- [Your objective]:
Below are entries. Pull out all lines containing "each".

- [Exercise input]:
★ ★ ★ ★ ★ ★ ★

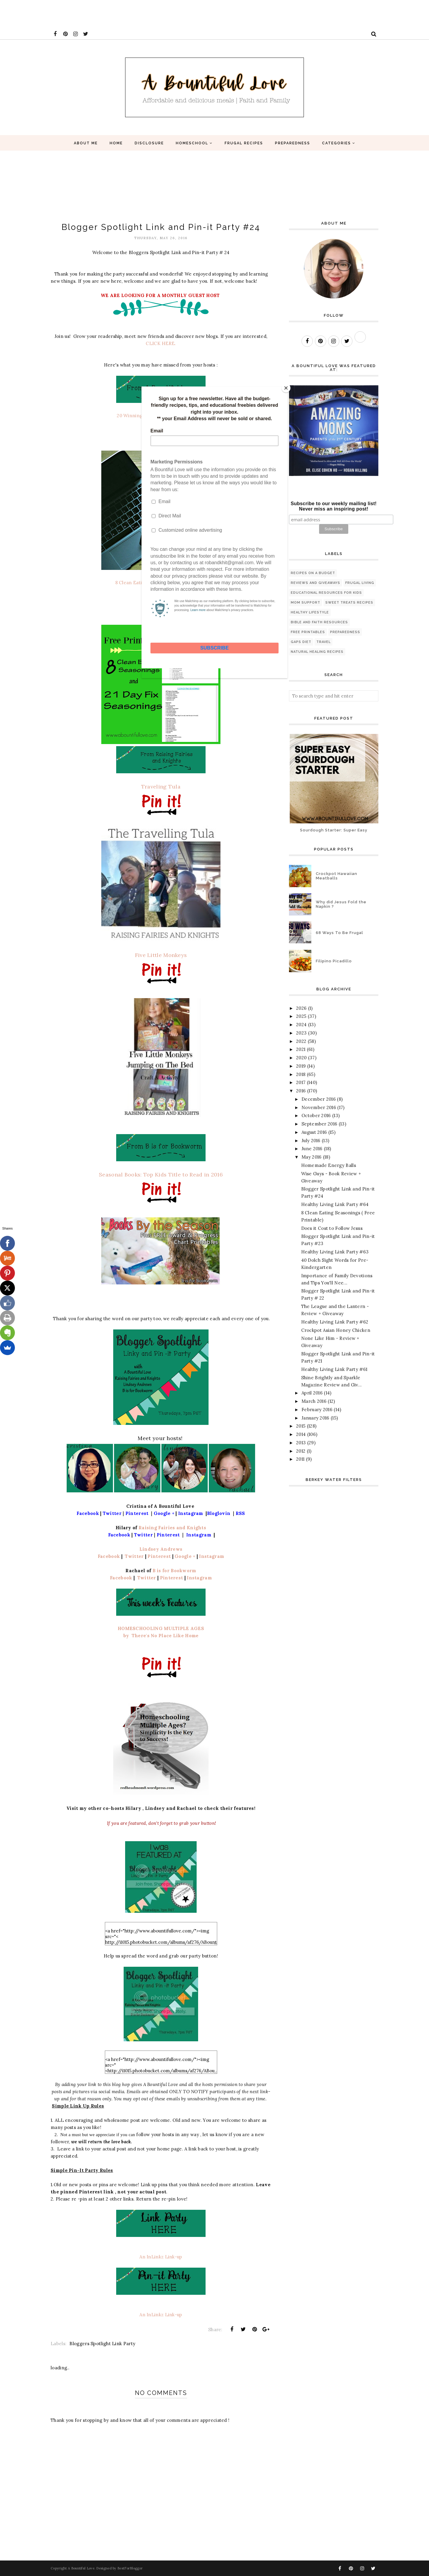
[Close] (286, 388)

★ ★ ★ ★ ★ ★ ★

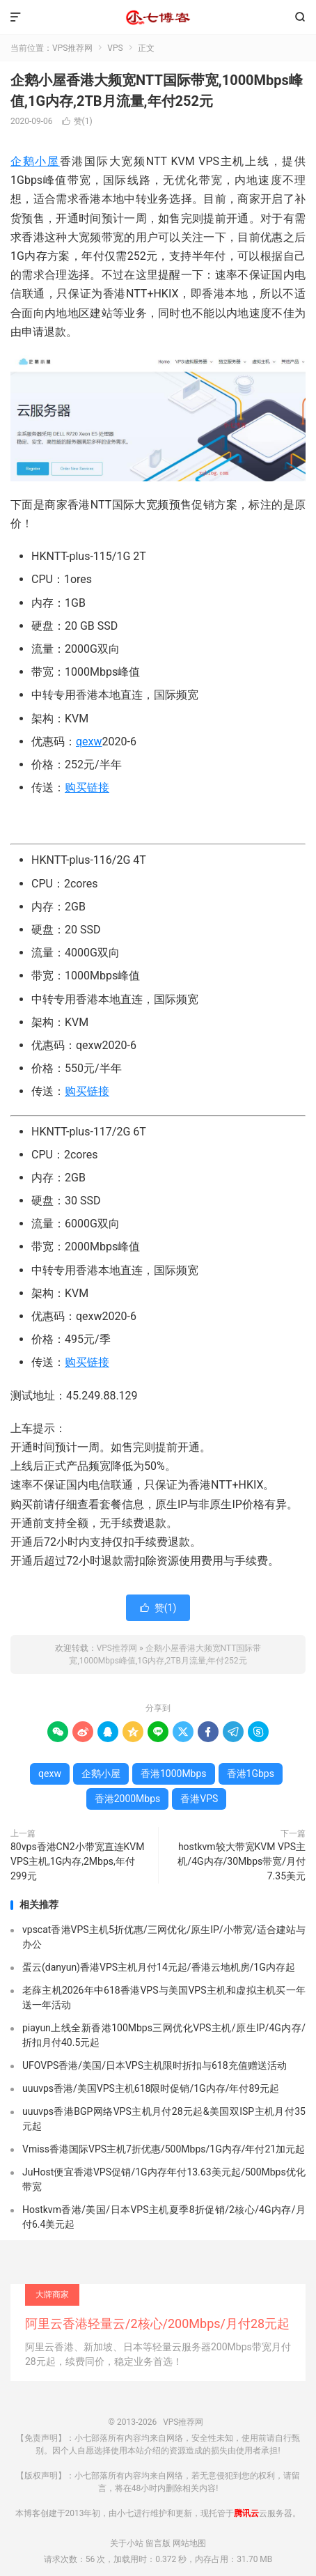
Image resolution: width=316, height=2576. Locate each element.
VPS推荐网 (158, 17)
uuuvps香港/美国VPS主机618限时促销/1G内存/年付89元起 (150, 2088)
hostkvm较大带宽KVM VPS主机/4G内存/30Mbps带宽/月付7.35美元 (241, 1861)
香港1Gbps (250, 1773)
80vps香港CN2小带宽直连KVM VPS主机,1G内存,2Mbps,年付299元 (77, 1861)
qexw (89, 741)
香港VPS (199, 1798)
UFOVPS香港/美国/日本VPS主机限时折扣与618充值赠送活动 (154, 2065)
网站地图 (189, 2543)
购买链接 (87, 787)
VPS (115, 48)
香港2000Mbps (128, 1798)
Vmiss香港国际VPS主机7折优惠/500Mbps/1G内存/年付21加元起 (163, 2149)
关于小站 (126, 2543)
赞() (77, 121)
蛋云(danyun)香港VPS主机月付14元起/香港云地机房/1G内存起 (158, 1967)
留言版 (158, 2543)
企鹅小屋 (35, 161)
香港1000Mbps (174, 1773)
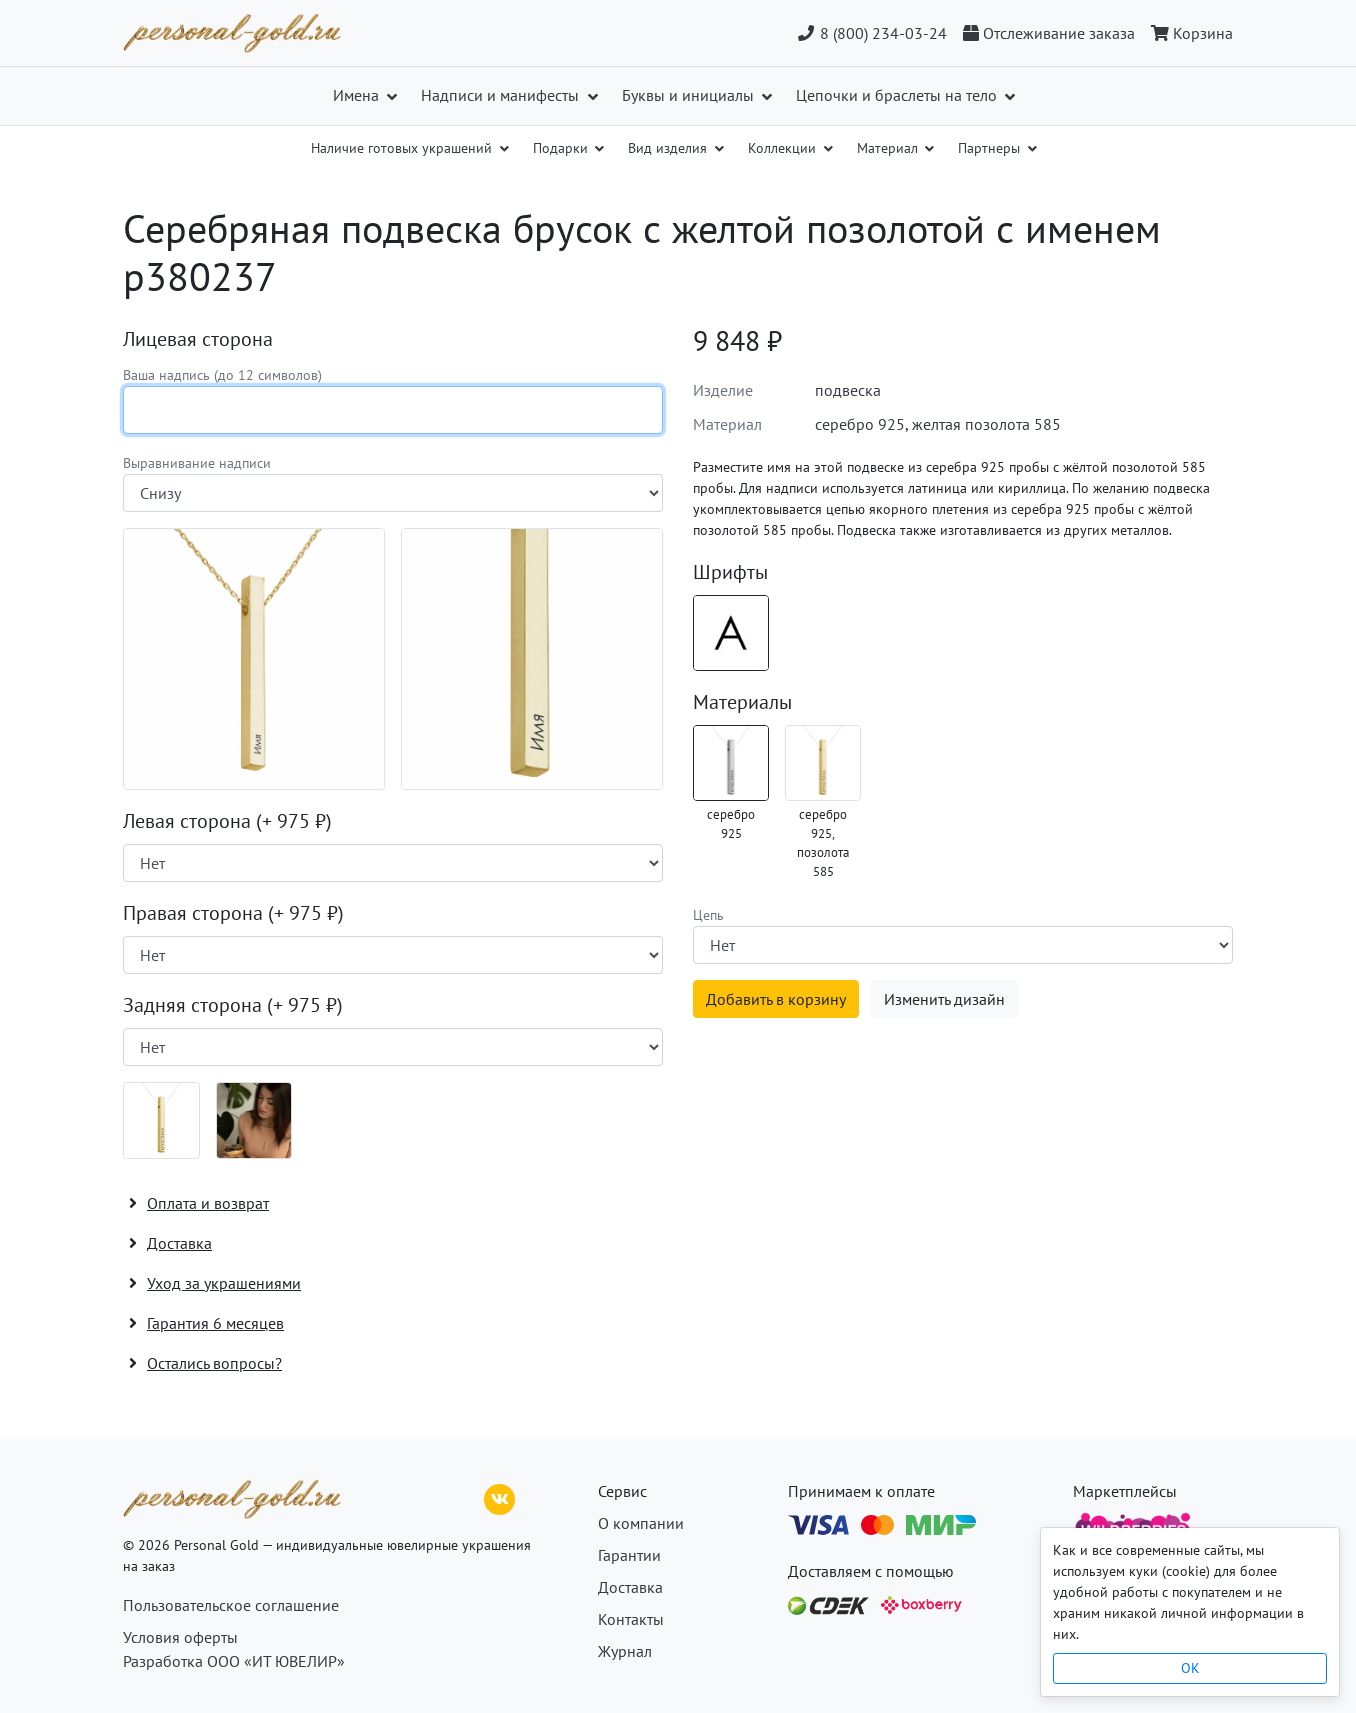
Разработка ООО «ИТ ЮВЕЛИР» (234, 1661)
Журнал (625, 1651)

★ ★ ★ ★ ★ ★ ★

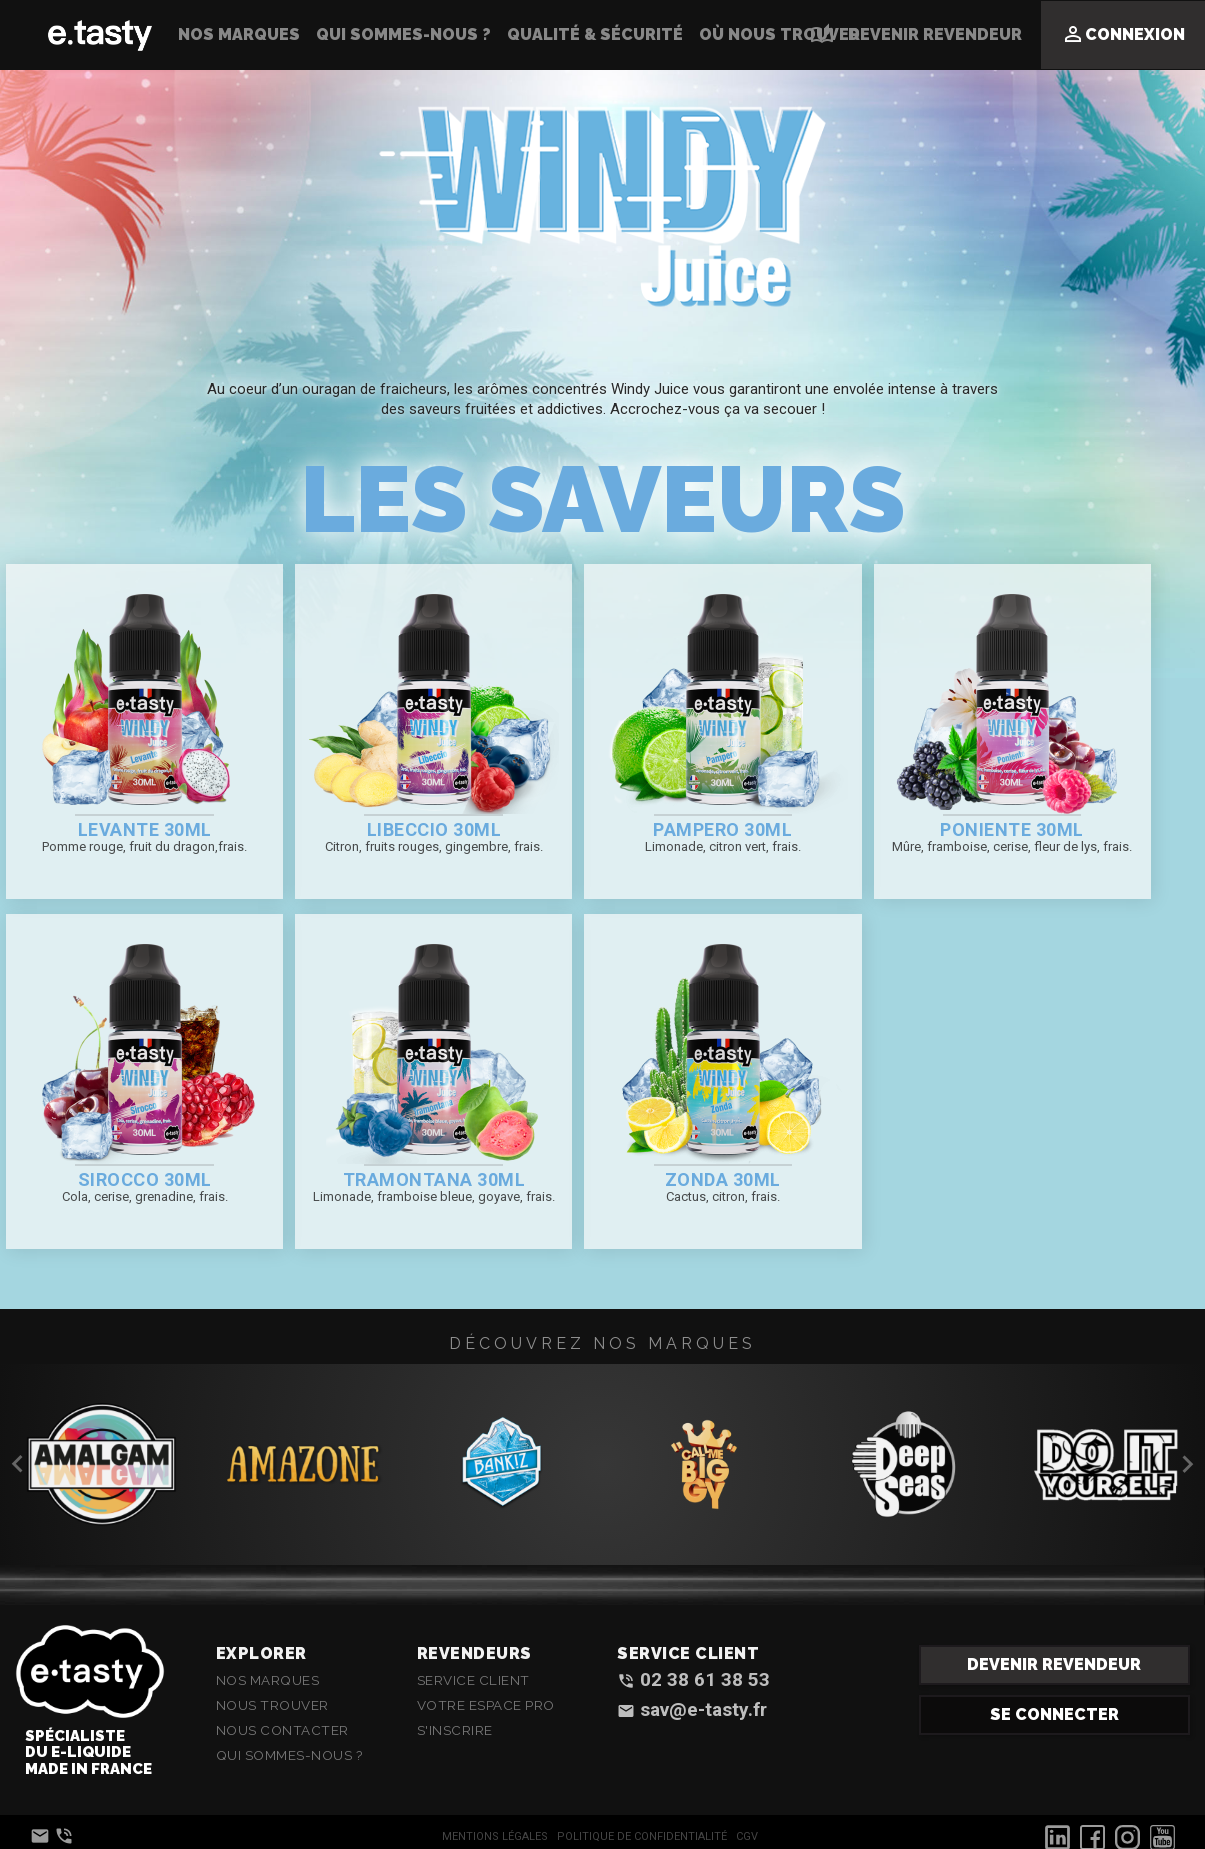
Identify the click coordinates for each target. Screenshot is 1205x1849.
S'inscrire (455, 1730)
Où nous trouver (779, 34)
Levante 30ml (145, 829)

★ ★ ★ ★ ★ ★ ★

- [Output of the task]:
Image resolution: width=316, height=2576. Locate each element.
Identify the click coordinates for each target. Screenshot is 1205x1849.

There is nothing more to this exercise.